* Data supplied

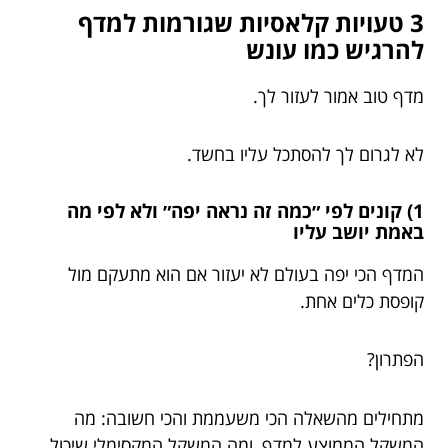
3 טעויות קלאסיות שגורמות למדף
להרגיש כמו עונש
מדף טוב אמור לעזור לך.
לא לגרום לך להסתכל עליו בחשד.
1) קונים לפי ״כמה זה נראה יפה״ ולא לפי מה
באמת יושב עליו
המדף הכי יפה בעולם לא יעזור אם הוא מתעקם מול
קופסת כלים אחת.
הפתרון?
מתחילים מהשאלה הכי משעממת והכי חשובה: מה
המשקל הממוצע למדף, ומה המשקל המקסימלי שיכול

...

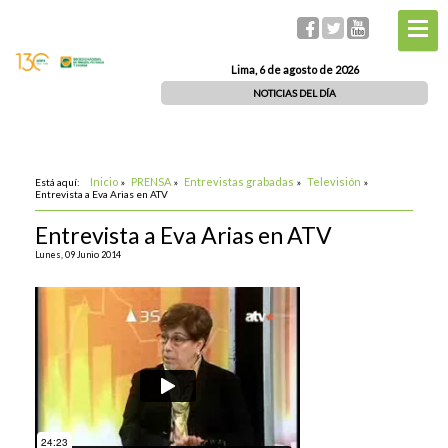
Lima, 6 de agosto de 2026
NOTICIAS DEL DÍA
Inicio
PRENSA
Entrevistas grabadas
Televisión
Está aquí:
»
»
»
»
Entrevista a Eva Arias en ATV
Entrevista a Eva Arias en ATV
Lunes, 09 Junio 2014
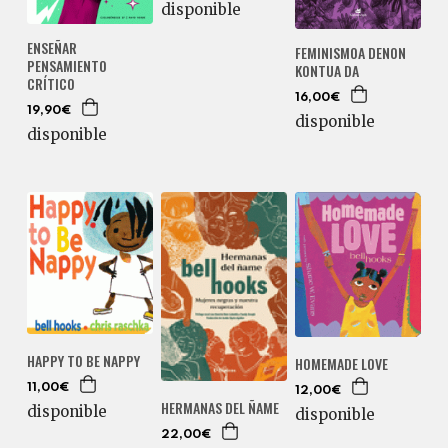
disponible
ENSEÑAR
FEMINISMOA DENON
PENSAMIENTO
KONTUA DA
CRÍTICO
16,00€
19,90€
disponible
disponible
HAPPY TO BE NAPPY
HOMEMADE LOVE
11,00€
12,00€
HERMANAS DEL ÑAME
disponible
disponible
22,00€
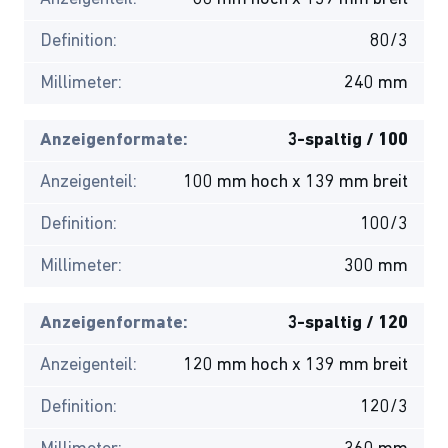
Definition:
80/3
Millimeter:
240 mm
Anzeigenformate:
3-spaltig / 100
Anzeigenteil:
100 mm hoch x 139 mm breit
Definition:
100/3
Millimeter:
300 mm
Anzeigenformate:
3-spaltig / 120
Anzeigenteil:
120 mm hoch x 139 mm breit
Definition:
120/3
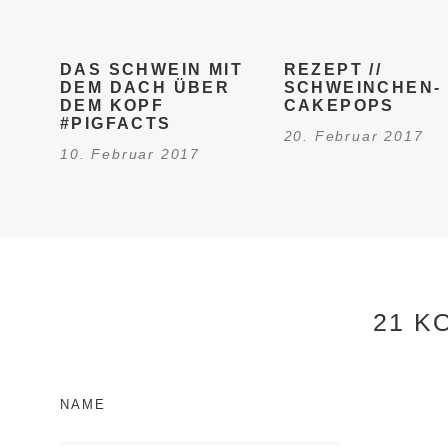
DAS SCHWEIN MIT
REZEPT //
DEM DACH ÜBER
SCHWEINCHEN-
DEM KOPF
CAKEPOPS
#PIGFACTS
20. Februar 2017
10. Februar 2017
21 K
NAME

* Work order
Every line above from the line with "3 טעויות קלאסיות שגורמות למדף" to the line with "המשקל הממוצע למדף, ומה המשקל המקסימלי שיכול", inclusive, must be returned exactly; no other line belongs in the reply.

* Exercise output
3 טעויות קלאסיות שגורמות למדף
להרגיש כמו עונש
מדף טוב אמור לעזור לך.
לא לגרום לך להסתכל עליו בחשד.
1) קונים לפי ״כמה זה נראה יפה״ ולא לפי מה
באמת יושב עליו
המדף הכי יפה בעולם לא יעזור אם הוא מתעקם מול
קופסת כלים אחת.
הפתרון?
מתחילים מהשאלה הכי משעממת והכי חשובה: מה
המשקל הממוצע למדף, ומה המשקל המקסימלי שיכול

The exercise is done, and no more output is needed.